How many lines in the records below contain the word "peinture"? State that number and nothing more.

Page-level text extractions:
━━━━━━━━━━

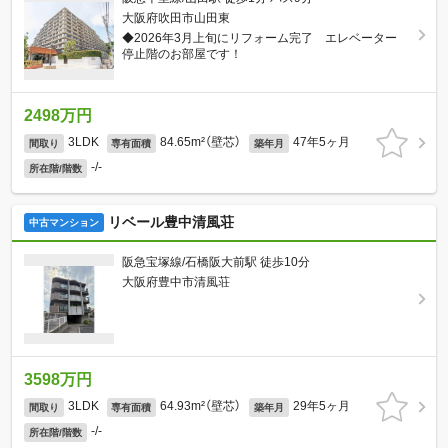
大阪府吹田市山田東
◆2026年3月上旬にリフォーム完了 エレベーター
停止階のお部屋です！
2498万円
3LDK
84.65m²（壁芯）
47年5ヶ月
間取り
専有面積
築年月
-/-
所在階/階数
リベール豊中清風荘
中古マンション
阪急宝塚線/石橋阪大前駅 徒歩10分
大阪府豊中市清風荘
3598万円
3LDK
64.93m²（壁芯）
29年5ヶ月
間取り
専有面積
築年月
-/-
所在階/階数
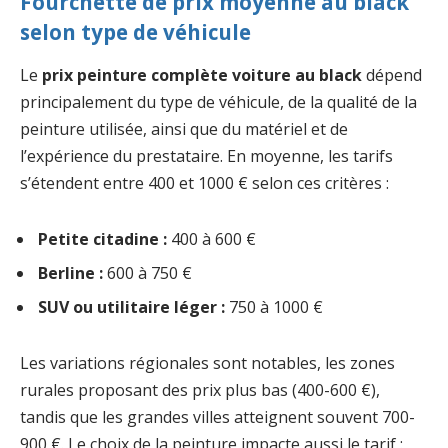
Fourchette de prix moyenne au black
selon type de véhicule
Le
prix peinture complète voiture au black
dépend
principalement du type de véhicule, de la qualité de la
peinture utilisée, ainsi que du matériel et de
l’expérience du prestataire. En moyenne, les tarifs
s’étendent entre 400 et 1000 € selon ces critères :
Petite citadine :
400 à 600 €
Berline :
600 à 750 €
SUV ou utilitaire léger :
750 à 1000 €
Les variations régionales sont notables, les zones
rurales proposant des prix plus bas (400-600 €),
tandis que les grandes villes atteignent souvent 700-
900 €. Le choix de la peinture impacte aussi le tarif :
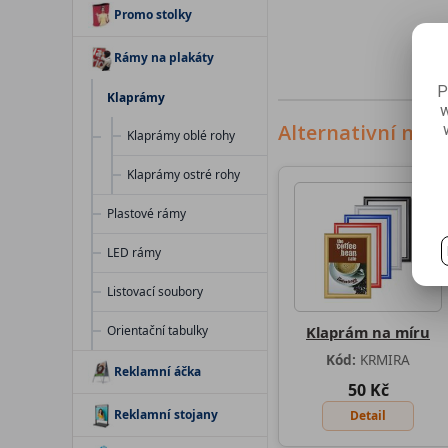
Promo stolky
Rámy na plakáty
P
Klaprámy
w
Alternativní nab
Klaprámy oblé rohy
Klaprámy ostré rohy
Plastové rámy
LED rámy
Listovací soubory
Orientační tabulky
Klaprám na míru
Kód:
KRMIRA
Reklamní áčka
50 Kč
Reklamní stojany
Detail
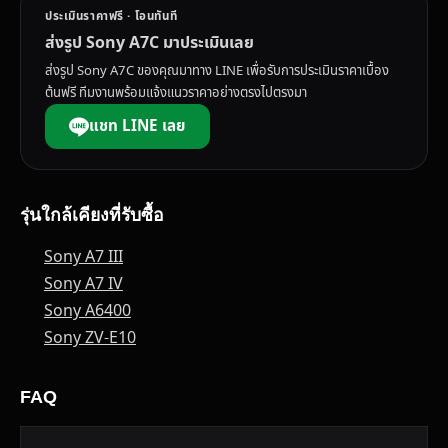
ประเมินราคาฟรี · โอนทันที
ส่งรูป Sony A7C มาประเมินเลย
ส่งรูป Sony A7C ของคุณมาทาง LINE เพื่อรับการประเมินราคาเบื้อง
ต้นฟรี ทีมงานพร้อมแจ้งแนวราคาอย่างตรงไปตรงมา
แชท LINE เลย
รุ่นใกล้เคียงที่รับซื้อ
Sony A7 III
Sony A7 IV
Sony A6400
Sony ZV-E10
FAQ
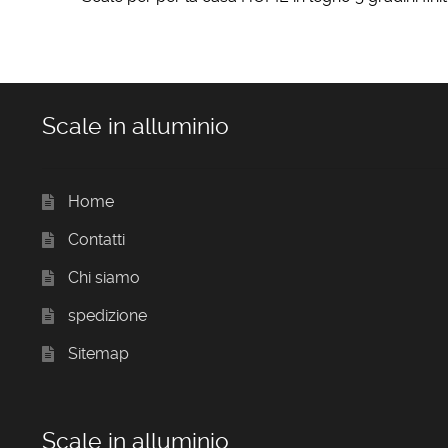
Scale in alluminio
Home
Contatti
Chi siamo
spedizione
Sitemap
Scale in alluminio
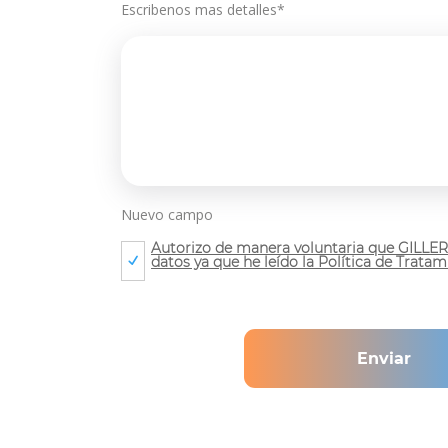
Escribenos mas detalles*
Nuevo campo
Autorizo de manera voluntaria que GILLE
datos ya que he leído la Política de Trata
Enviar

━━━━━━━━━━

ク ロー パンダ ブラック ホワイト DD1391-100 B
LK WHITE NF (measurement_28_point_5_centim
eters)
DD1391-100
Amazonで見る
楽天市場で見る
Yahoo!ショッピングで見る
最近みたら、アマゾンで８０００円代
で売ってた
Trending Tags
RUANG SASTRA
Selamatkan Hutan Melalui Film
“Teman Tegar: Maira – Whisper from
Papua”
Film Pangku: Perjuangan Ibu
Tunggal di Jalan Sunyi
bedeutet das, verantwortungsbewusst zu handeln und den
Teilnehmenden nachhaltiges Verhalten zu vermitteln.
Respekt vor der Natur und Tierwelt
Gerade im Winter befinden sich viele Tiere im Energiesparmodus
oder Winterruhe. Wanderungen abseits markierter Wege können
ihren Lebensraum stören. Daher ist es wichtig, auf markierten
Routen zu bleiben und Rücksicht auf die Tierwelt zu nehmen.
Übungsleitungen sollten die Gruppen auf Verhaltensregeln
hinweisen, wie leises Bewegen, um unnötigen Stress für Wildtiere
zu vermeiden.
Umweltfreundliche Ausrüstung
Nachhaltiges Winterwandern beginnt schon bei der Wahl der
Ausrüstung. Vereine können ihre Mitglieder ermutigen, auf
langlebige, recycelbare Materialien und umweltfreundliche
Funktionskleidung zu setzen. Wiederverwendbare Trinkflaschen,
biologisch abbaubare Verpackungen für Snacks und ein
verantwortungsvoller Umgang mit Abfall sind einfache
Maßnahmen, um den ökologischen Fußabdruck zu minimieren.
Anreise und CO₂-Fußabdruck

━━━━━━━━━━

SOLUTION TO THE EXERCISE
3